If the movie has flaws – and it does, many – the contemporary horror genre probably shares at least equal blame with director Fede Alvarez. Alvarez’ work is a bold attempt to create a thematically relevant horror film which is at once respectful of its source, a stand-alone work, and a reaction to the many stagnancies in today’s gore flicks. Unsurprisingly, it ends up a bit of a jack-of-all-trades deal.
But first, the good: Evil Dead is clever as hell, and the work of a remarkably tight storyteller. Like the original, Dead’s bare-bones plot is the basis for inventive and material-transcending camerawork, but in this case, the film is also an allegory about drug addiction which is closely and effectively plotted. The soul-possession, friend-against-friend horror, and even the infamous rape sequence of the original are presented to us not arbitrarily, but closely wound into an effective story.
(Or at least, what would be an effective story if its protagonist didn’t spend the majority of the second act as a ghoul, forcing her brother into an “interim protagonist” role à la Annie Knowby in Evil Dead 2 and ultimately muzzling the impact of the film’s climax.
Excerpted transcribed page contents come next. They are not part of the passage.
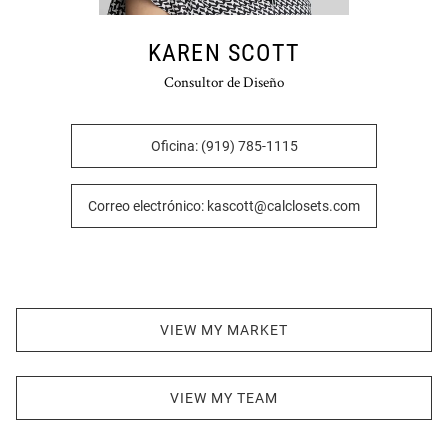
KAREN SCOTT
Consultor de Diseño
Oficina: (919) 785-1115
Correo electrónico: kascott@calclosets.com
VIEW MY MARKET
VIEW MY TEAM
But I parenthesize this thought because this flaw actually signifies the film’s dedication to standout storytelling; Alvarez has chosen a device which is unique not just in relative to its genre, but also to traditional narrative, and if it doesn’t work, at least – in the genre perhaps most plagued by cliché – he tried.)
The film looks great. It really does. The climax, especially, is a relentless series of memorable, blood-soaked images (though one sequence may owe a bit much to Gareth Evans and his 2011 film The Raid: Redemption), but the entire film is well-lit, beautifully composed, and crawling with shadows.
It’s slick. But gosh darnit, it’s too slick.
It’s not that Evil Dead could have looked like the original. There’s a feeling of suspense that’s almost inherent in the unpolished grunge of Raimi’s 1981 film, that Texas Chainsaw verité that evokes Grandma’s 8mm home videos and becomes horrifying in the juxtaposition. Raimi’s Evil soared through dully coloured, chaotic trees, roaring, jittering unpredictably; Alvarez’ POV shots instead swoop gracefully down to screaming protagonists awash in picture-perfect colour and attractive composition. It’s horror not as an unseemly blemish on the artistic grace of film, but coupled with it, and it is too nice. We don’t cringe to look at it, feel a sense of trespass, share the guilt of brutal voyeurism with our fellow theatre-goers. We are carried along. We are safe.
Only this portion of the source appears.